# The Popes Children



## Wilkes (7 Nov 2006)

(Sorry but I couldn't post on the inner sanctum part of the site).Watched The Popes Children and enjoyed it, then I read this view. [broken link removed]. Now I'm confused?


----------



## tosullivan (7 Nov 2006)

I watched this and he started off talking about the children born in June 1980 but the coples he was focussing were easily in their 30's and norn in the 70's.  I'd also like to give that fella a kicking who was pretending to buy a BMW X5.  What an a$$hole.  He lives near me aswell so I must drive around and see if there is a V8 X5 in his drive.


----------



## JayDub (7 Nov 2006)

tosullivan said:


> I watched this and he started off talking about the children born in June 1980 but the coples he was focussing were easily in their 30's and norn in the 70's. I'd also like to give that fella a kicking who was pretending to buy a BMW X5. What an a$$hole. He lives near me aswell so I must drive around and see if there is a V8 X5 in his drive.

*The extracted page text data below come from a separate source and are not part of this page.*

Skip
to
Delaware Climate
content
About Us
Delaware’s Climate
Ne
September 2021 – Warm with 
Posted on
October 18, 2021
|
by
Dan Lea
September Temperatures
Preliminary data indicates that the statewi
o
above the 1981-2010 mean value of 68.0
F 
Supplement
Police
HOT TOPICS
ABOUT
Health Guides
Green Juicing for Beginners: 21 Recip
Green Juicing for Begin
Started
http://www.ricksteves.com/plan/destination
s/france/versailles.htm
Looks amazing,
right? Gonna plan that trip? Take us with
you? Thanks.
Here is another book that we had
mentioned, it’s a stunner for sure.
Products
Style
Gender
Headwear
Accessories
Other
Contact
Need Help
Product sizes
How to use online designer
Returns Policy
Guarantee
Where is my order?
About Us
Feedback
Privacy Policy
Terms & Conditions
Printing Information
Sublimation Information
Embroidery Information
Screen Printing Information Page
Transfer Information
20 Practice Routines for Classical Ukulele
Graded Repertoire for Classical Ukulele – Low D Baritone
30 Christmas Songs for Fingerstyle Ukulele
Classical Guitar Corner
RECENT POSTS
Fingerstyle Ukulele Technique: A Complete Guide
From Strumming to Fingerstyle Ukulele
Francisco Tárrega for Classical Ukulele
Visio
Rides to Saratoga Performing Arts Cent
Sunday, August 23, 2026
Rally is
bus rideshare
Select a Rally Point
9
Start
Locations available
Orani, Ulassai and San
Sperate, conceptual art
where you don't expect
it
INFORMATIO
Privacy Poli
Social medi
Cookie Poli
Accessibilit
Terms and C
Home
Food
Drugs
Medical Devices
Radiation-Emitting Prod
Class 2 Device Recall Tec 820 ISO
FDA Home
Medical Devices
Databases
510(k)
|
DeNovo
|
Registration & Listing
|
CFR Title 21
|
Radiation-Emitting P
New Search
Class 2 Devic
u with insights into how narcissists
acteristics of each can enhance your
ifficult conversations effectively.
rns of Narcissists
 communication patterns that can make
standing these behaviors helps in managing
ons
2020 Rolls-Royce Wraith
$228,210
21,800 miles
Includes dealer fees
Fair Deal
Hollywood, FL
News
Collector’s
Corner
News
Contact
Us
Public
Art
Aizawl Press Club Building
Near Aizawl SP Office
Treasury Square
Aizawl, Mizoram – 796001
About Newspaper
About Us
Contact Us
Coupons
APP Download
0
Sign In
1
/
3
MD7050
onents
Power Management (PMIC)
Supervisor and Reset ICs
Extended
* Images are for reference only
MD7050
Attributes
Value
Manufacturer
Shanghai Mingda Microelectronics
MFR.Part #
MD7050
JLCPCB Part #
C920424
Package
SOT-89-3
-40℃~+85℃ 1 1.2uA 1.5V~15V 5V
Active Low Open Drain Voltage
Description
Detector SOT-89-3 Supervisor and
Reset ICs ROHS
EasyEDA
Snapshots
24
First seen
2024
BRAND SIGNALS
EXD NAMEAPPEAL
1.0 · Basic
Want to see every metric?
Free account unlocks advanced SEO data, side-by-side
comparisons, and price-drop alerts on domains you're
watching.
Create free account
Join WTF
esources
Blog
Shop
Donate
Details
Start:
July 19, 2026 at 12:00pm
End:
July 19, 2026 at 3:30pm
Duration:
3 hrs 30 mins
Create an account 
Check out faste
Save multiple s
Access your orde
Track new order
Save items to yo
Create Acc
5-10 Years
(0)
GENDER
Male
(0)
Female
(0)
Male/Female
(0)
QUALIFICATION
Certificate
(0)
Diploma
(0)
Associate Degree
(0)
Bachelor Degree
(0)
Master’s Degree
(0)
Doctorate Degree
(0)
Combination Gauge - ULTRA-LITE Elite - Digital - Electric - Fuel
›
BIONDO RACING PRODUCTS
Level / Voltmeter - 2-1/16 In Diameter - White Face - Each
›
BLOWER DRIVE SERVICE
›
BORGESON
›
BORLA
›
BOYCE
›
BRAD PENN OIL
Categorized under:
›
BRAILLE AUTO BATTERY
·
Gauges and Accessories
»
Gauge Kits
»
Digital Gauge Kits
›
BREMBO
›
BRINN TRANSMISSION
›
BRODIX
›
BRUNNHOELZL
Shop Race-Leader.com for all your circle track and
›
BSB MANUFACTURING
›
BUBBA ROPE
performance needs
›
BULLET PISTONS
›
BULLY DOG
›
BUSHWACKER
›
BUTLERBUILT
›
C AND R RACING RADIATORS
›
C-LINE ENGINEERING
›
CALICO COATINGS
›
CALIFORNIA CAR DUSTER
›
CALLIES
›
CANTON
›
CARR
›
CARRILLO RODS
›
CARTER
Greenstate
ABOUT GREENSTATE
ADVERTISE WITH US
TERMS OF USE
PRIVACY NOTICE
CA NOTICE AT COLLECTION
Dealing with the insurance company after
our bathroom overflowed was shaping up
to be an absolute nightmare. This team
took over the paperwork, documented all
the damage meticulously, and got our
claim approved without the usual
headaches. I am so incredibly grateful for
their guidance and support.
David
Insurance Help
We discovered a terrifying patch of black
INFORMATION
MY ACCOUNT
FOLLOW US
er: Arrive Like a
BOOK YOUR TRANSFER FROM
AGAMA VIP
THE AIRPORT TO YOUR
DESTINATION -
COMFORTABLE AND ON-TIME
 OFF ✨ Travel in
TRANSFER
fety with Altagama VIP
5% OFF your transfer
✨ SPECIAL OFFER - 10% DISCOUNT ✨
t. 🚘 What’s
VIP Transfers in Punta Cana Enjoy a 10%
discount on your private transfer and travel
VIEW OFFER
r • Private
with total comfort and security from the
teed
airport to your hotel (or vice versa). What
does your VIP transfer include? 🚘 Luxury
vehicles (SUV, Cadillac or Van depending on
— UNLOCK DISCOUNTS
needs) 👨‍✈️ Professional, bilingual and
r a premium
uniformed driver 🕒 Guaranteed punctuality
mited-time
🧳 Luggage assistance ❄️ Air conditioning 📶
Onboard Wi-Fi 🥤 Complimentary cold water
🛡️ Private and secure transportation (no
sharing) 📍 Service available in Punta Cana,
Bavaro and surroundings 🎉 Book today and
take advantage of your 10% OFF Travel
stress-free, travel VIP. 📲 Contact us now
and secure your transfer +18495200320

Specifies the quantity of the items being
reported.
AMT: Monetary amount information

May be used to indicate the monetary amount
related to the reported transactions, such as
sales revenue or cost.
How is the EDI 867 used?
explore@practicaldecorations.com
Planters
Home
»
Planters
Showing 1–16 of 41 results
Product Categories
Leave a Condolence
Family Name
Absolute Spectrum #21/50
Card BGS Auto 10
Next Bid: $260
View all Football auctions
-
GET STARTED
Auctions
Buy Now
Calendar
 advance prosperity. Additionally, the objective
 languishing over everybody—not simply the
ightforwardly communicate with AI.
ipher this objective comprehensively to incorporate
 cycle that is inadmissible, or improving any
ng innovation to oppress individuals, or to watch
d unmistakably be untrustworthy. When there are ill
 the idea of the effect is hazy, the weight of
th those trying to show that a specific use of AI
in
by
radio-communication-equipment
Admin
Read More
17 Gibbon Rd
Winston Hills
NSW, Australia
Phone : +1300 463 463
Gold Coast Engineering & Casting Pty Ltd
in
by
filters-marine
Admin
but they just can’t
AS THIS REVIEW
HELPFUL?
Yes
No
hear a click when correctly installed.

You better call around early because after 9pm I'm sure both him and his wife are passed out after drinking a bottle of wine each LOL


----------



## room305 (7 Nov 2006)

Well there's a few minutes of my life that I won't be getting back.


----------



## Brendan Burgess (7 Nov 2006)

Sorry folks

The inner sanctum is there for a purpose. Wilkes, you make some well informed posts. Stay around. Post 50 times and you will be able to post in the inner sanctum.

Brendan


----------